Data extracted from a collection
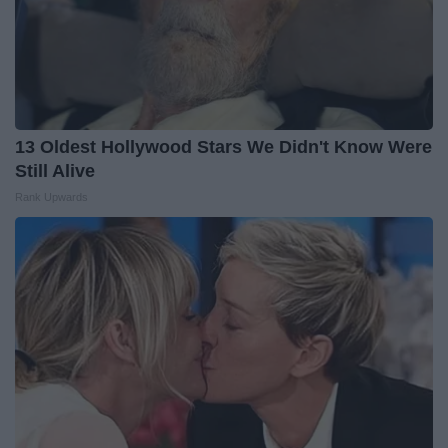
13 Oldest Hollywood Stars We Didn't Know Were
Still Alive
Rank Upwards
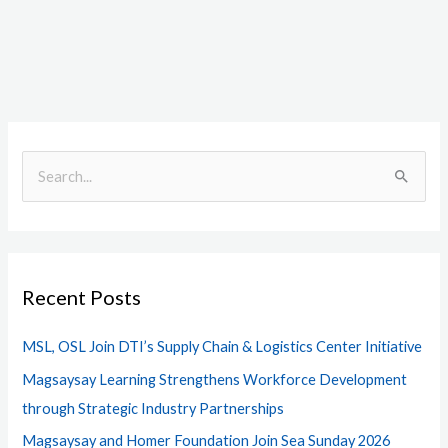
S
e
a
r
Recent Posts
c
h
MSL, OSL Join DTI’s Supply Chain & Logistics Center Initiative
f
Magsaysay Learning Strengthens Workforce Development
o
through Strategic Industry Partnerships
r
Magsaysay and Homer Foundation Join Sea Sunday 2026
:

**WHAT TO PRODUCE**: For each line above that includes "Magsaysay", make a copy.

**RESPONSE**:
Magsaysay Learning Strengthens Workforce Development
Magsaysay and Homer Foundation Join Sea Sunday 2026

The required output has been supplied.